Coupled planar silver nanoparticle arrays as refractive index sensors

The optical properties of plasmon coupled, planar silver nanoparticle arrays (PSNA) were studied as a function of the refractive index of the surrounding medium. The PSNA samples were fabricated by self-assembling 100 nm silver particles into a single layer on chemically modified glass substrates. The arrays exhibit an intense sharp peak in the extinction spectrum in the UV–vis spectral range originating from near-field interactions between localized surface plasmons in the nanoparticles. The spectral position of the peak appeared to be sensitive to changes in the dielectric function of the local surrounding medium. Because of this dependence, the PSNA can function as a sensor for measuring the refractive index of the host medium.

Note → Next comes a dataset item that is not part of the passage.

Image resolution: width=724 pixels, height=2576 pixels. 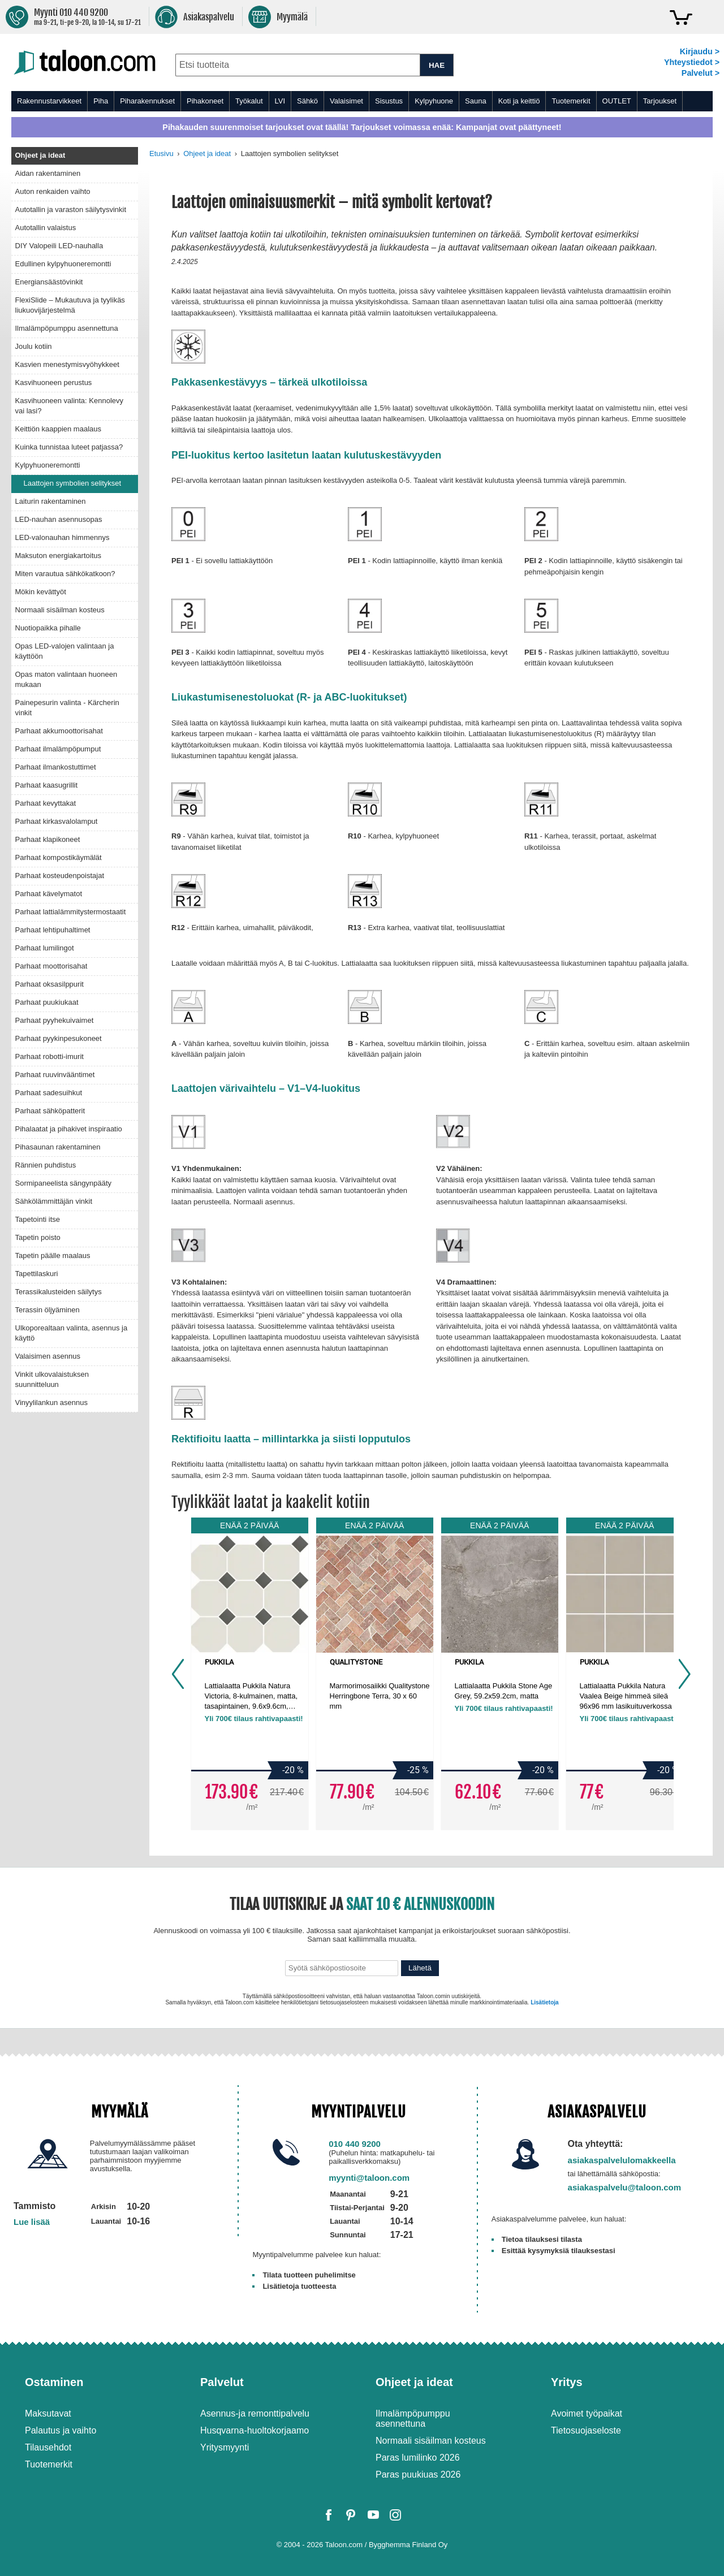 What do you see at coordinates (622, 2160) in the screenshot?
I see `asiakaspalvelulomakkeella` at bounding box center [622, 2160].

Vacuum deposition of silver island films on chemically modified surfaces

The silver island films were vacuum deposited at two different evaporation rates on unmodified indium tin oxide substrates and the substrates modified with molecules containing thiol, pyridyl, and fluorocarbon groups. The films were characterized by UV-visible spectroscopy and scanning electron microscopy. Large variations in the structure and thickness of the island films that were observed between substrates were rationalized in terms of different chemical affinity of the surfaces to the silver metal.

Surface Plasmon Modes of Sandwich-Like Metal–Dielectric Nanostructures

We established that metal–dielectric nanostructures (consisting of three stacked monolayers of silver nanoparticles incorporated into polymer cross-linked film) can demonstrate three different surface plasmon collective modes. The modes were detected when the extinction spectra of the nanostructures were studied as a function of the incident angle and polarization of the incident light. Two previously known surface plasmon collective modes, namely T and P, associated with particle dipoles parallel and perpendicular to plane of the layer were identified for the polymer films containing one, two, and three monolayers of the particles. The extinction bands of T and P modes exhibited different intensity and frequency dependences on the angle of incidence. More pronounced angular dependences for P mode band indicated the stronger coupling of dipoles for P mode than for T one. A new N mode was observed for the structures consisting of three nanoparticle layers. This mode originated from surface plasmon coupling between adjacent layers. The additional mode significantly increases amount of information that can be obtained from optical response of the nanostructures.